TASK OBJECTIVE:
Scan the listing below for the word "near", then copy each line that has it.

RECORDS TO PROCESS:
*-*-*

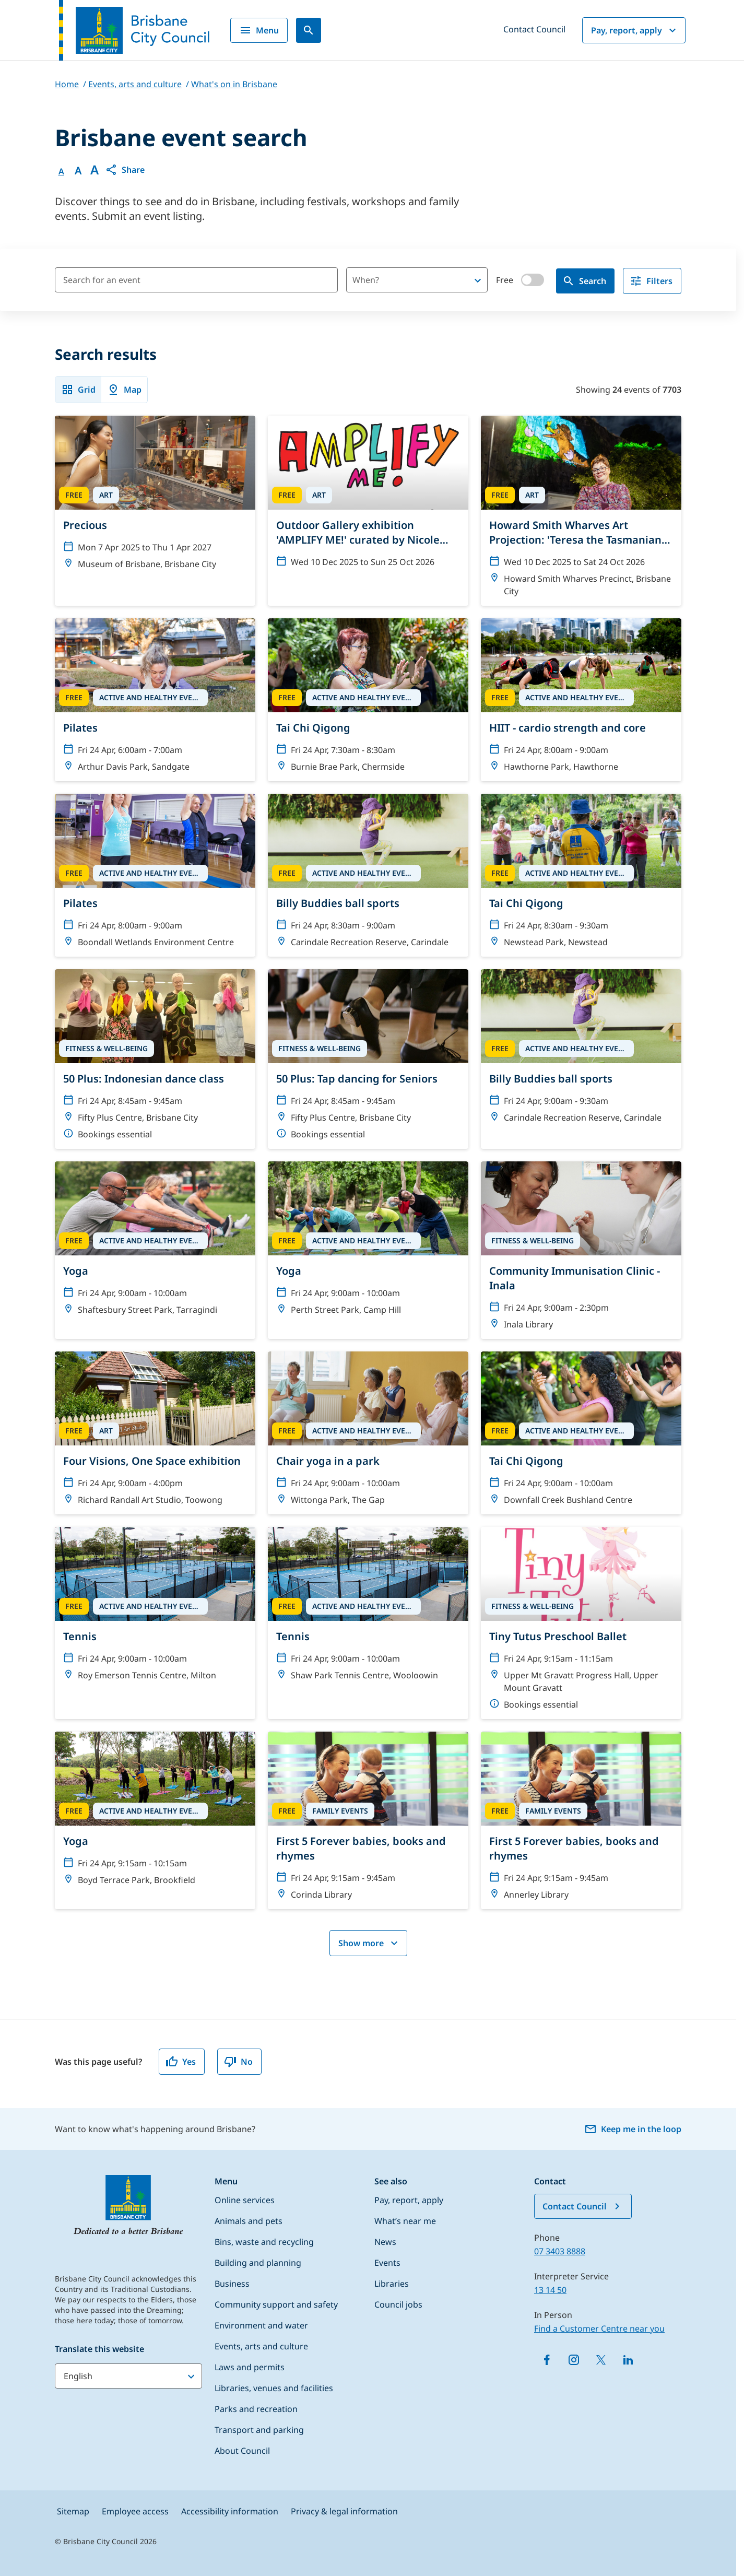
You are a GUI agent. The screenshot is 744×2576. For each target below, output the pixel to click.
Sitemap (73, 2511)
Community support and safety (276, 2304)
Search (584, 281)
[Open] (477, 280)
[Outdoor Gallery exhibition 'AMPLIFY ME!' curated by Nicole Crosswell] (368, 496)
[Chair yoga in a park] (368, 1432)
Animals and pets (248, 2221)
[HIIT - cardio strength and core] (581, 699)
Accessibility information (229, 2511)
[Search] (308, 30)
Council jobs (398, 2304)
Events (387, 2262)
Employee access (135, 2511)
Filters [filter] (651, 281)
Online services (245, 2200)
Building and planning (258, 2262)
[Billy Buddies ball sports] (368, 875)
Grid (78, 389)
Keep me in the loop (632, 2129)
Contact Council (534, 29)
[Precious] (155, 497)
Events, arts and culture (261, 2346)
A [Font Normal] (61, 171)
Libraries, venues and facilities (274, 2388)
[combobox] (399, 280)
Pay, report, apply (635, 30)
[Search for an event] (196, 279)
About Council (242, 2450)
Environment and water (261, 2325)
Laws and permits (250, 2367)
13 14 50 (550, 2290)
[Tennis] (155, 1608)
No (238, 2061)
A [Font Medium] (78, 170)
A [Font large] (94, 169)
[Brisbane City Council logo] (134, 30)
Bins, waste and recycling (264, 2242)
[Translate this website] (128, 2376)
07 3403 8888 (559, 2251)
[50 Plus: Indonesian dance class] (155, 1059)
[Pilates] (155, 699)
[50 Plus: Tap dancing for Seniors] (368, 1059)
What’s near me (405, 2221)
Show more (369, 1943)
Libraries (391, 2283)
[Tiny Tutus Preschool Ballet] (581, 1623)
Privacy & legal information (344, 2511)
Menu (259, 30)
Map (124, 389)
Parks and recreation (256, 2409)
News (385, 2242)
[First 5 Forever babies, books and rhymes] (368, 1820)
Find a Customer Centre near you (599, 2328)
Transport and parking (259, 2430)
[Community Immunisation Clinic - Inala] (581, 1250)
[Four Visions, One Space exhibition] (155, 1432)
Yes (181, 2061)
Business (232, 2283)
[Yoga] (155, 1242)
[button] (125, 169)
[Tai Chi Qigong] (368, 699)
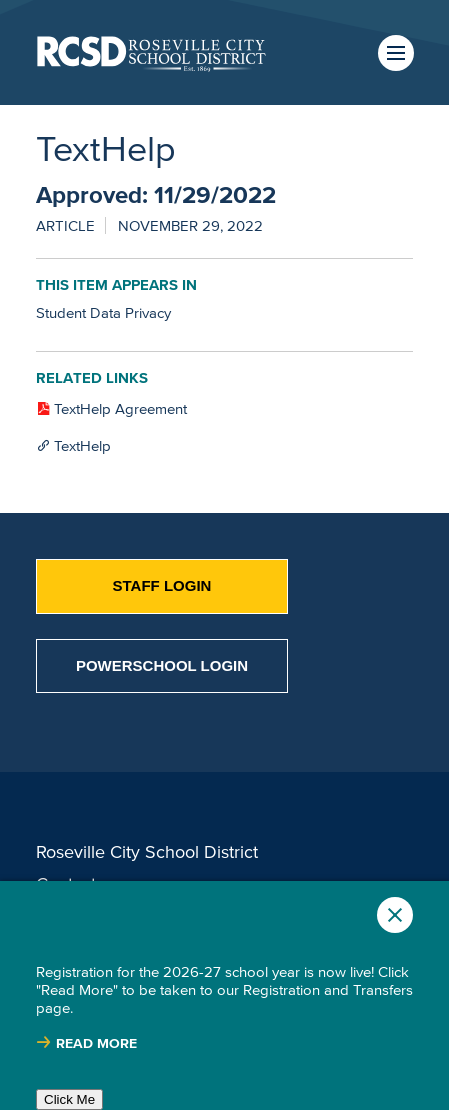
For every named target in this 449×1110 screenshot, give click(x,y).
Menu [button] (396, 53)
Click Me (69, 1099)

*-*-*

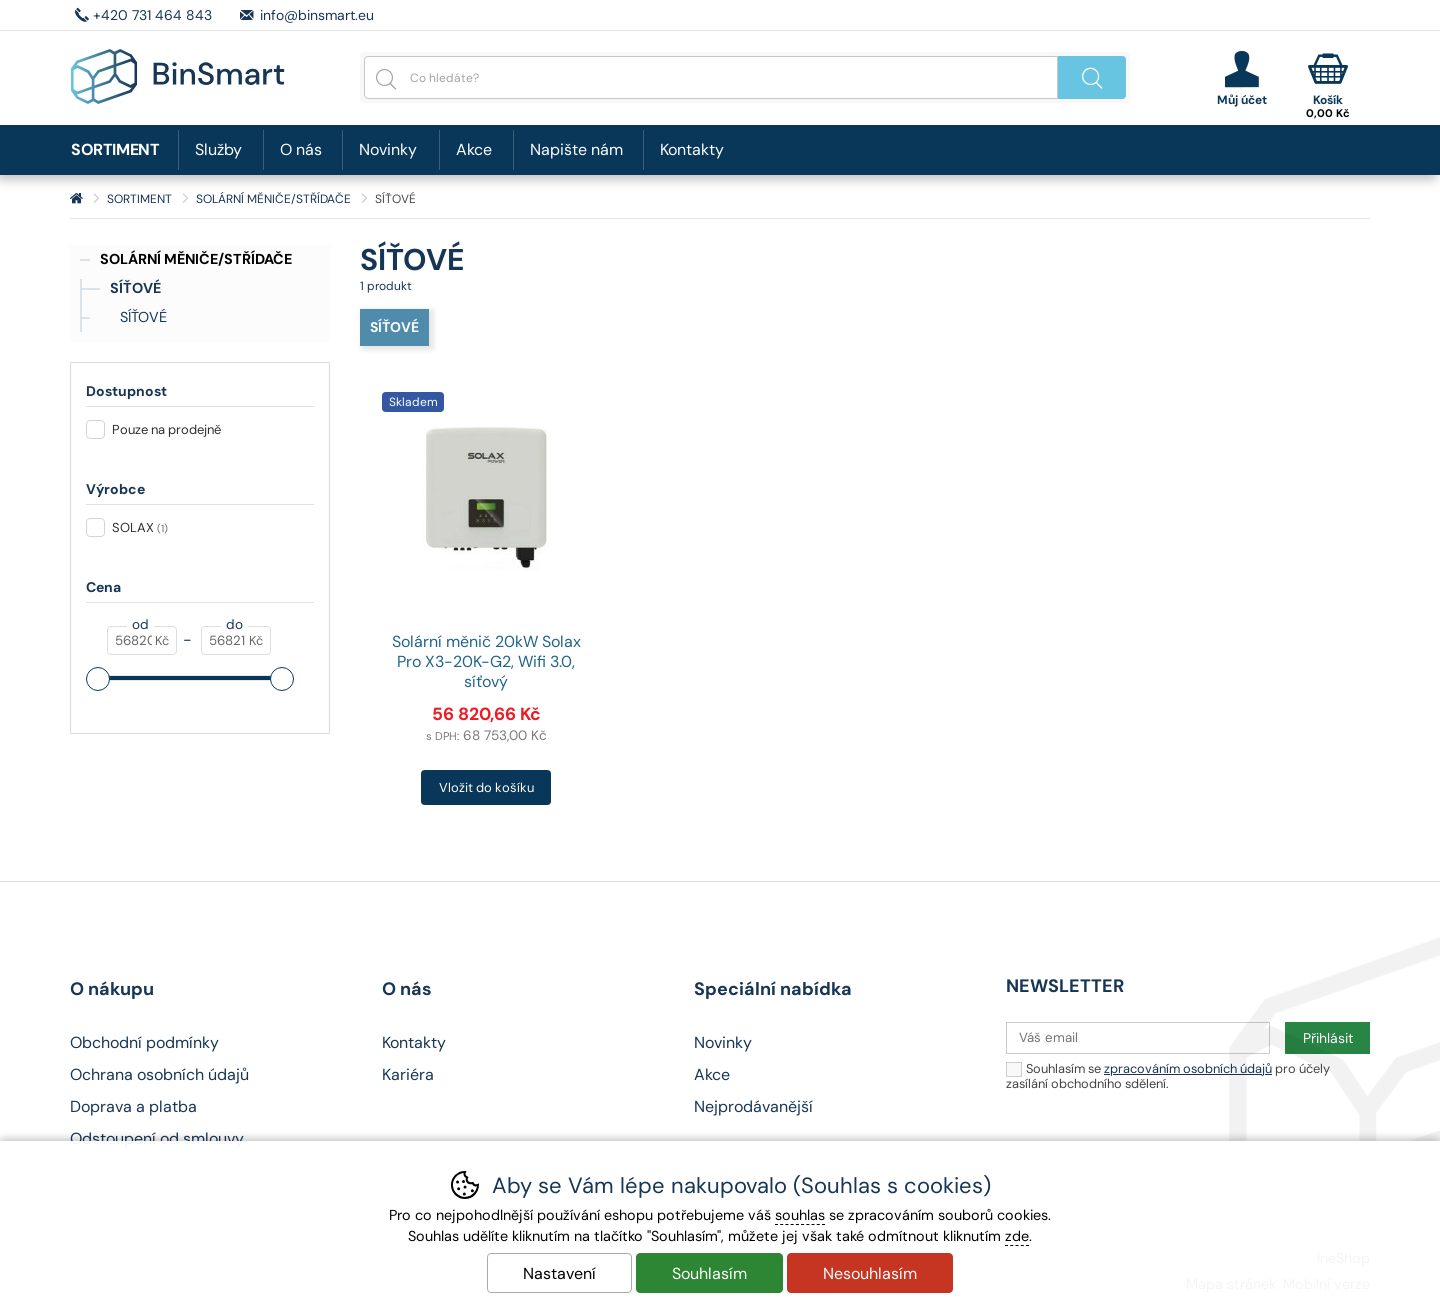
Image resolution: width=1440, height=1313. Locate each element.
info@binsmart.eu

*-*-*

WRITTEN REPLY:
What’s near me (405, 2221)
Find a Customer Centre near you (599, 2328)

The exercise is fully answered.